Pour s'abriter de la pluie battante qui a pris le relais des lacrymos matinaux, environ 200 opposants à l'A69 se sont réfugiés sous un hangar agricole. Quelques jeunes activistes masquant leur visages derrière des foulards, de vieux syndicalistes et militants de la Confédération Paysanne, deux députées LFI ceintes de leur écharpe tricolore et une très chic habitante de Castres, venue avec son chihuahua vêtu d'un petit manteau rose coordonné à l'anorak de sa maîtresse. « C'est mon arme anti-agression, des fois qu'on me prendrait pour une black bloc », plaisante cette retraitée de 73 ans. En dépit de son look de bourgeoise liftée et pomponnée, Tina Roumegoux ne manque pas une manifestation contre l'autoroute qui doit relier Castres à Toulouse fin 2025.

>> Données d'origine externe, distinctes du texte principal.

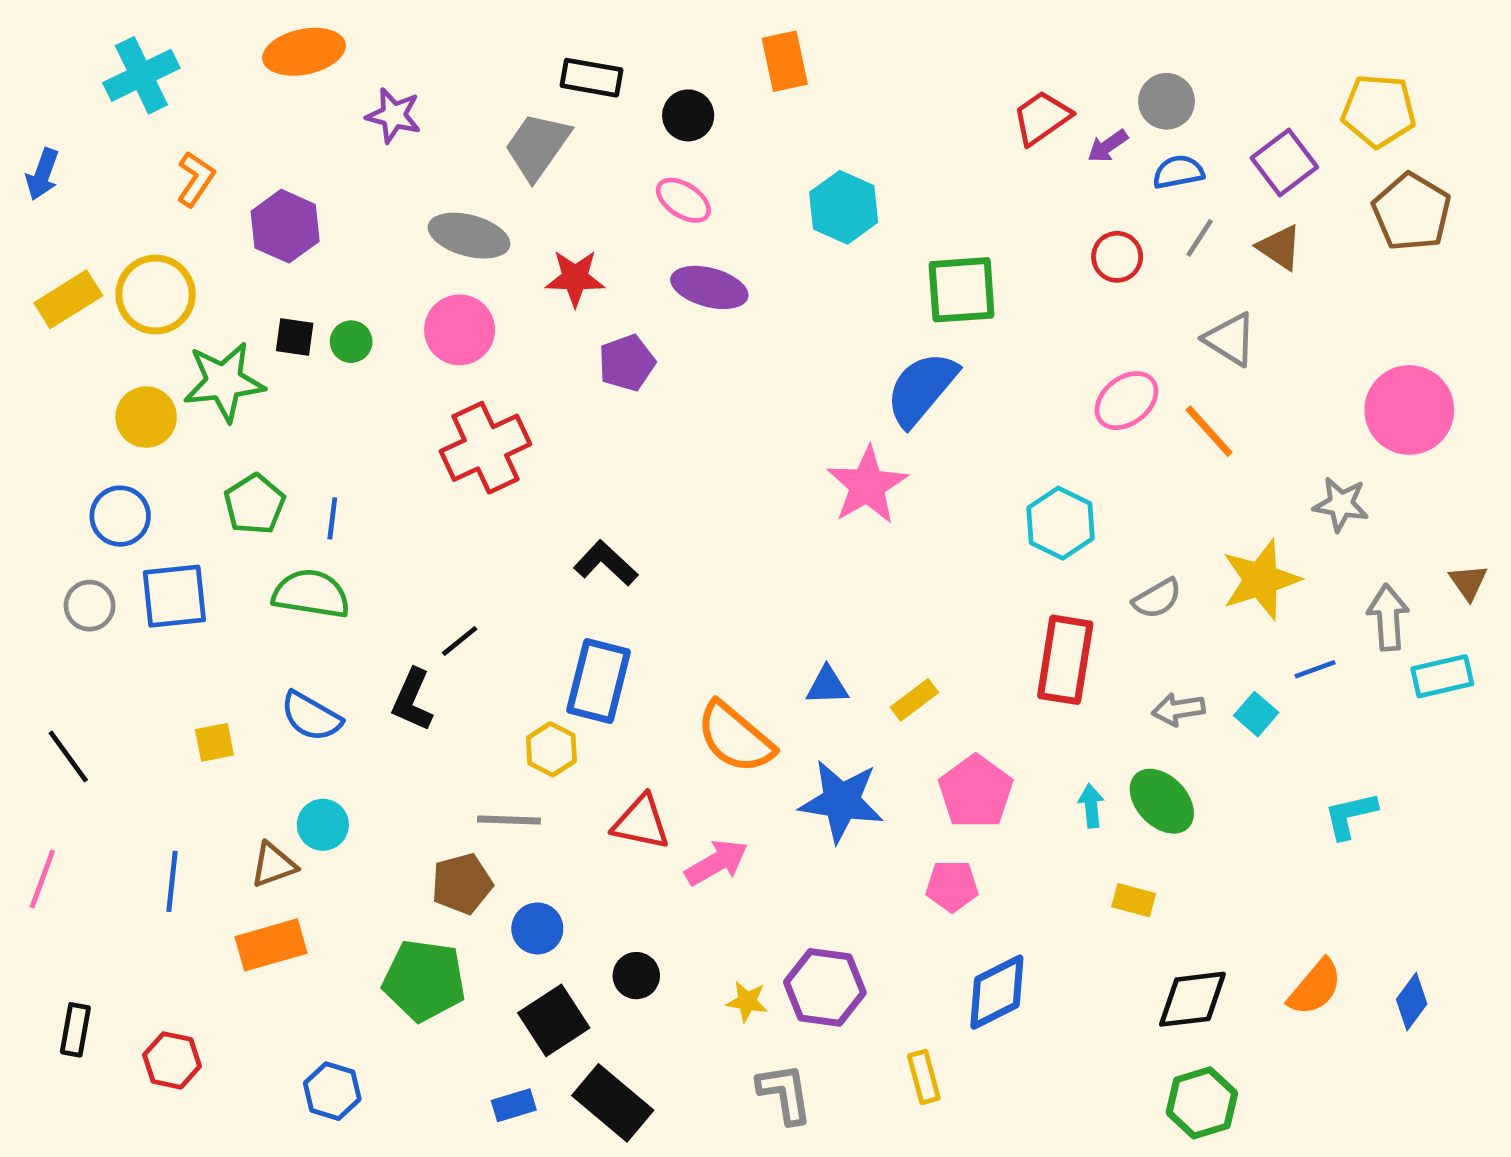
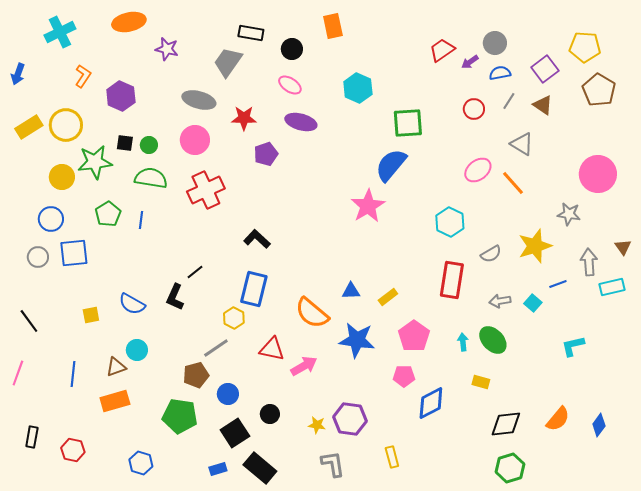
green semicircle: (311, 594) -> (151, 178), moved
gray line: (509, 820) -> (216, 348), turned -36
blue diamond: (997, 992) -> (431, 403), moved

Agrandissement : Illustration 1

« Comme tout le monde, j'étais pour il y a trente ans », confie Tina. Mais l'habitante de la sous-préfecture du Tarn a évolué avec les années. « On n'a jamais de bouchons sur la route nationale vers Toulouse, à quoi et à qui ça servira de la doubler par une autoroute supplémentaire », s'interroge la Castraise. Elle se déclare préoccupée par la sécheresse en Espagne ou les embouteillages sur les autoroutes en Italie, son deuxième pays. « J'ai croisé le préfet venu serrer des mains hier, je lui ai demandé pourquoi il avait interdit la manifestation. Il m'a répondu qu'il était là pour faire respecter l'ordre, on aurait dit un homme des années 50 », rapporte Tina.
Michel Vilbois, préfet du Tarn, a interdit vendredi tout manifestation « sur la voie publique » pendant le week-end à Saïx, petite commune résidentielle aux portes de Castres. Le représentant de l'Etat a toutefois précisé que rien n'interdisait de se rassembler « sur un terrain privé ». C'est le cas de l'exploitation agricole qui abrite le temps du week-end le campement des opposants, de plus en plus boueux au fil des heures et des piétinements Sur la remorque d'un tracteur servant d'estrade, plusieurs générations de militants se succèdent au micro à l'heure du déjeuner pour une conférence de presse improvisée. « Merci aux activistes qui sont venus spécialement ce week-end » lance Thomas Digard, porte-parole du collectif La Voie est Libre qui s'efforce de coordonner la lutte contre l'A69 sur le terrain politique et juridique. Au sol, des zadistes ont pris le relais des « écureuils » pour s'opposer à l'avancée des machines de chantier. Thomas Brail est discrètement présent dans l'assistance. Le grimpeur-arboriste de Mazamet laisse la vedette à d'autres, après avoir popularisé la résistance contre l'A69 l'an dernier.
Le préfet du Tarn, Michel Vilbois, a évoqué de son coté « une quarantaine d'éléments violents » qui auraient agressé le maire de Saïx, la veille. La préfecture tente de déloger les zadistes qui se sont réinstallés avec l'accord du propriétaire sur une parcelle boisée qui doit être expropriée, au bout du champs qui sert de campement provisoire aux opposants. Une première tentative de ZAD avait été démantelée lors de la dernière grande manifestation des opposants au mois d'octobre. « Nous sommes là depuis novembre, aucune procédure d'expulsion nous a été notifiée », assure un activiste masqué venu ouvertement défier Gérald Darmanin au micro. Le ministre de l'Intérieur assure depuis les affrontements de Sainte-Solline que plus aucune ZAD ne sera tolérée en France.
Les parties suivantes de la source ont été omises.